(EXERCISE)
Report how many lines below contain the word "site", and give only that number.

(AVAILABLE RECORDS)
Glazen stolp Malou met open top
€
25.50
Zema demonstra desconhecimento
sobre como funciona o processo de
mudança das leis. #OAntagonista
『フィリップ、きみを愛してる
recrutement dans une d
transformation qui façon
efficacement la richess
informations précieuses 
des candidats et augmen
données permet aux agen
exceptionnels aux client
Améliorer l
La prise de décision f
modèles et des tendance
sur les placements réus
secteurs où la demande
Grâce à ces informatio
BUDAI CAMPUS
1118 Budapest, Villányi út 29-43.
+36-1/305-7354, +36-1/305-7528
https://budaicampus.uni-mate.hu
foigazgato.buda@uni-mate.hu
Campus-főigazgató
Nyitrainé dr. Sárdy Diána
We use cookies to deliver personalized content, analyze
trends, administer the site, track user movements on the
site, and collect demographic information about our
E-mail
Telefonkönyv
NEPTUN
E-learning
--
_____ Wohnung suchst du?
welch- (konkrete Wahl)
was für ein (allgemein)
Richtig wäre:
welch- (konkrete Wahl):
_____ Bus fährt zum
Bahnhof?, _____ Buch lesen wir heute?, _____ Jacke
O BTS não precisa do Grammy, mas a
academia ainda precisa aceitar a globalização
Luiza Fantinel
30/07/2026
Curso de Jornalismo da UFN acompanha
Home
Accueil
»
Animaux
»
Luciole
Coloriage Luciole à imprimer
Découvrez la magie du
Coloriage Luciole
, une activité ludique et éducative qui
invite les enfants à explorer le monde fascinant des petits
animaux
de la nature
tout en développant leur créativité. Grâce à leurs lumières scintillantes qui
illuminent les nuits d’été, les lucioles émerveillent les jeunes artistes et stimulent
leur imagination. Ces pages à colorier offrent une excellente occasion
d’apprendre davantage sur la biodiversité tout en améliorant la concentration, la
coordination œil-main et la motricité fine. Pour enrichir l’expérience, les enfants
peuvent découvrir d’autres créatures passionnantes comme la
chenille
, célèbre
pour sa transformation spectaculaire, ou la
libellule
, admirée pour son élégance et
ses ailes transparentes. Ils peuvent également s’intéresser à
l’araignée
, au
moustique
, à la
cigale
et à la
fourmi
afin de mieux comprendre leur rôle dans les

(OUTPUT)
2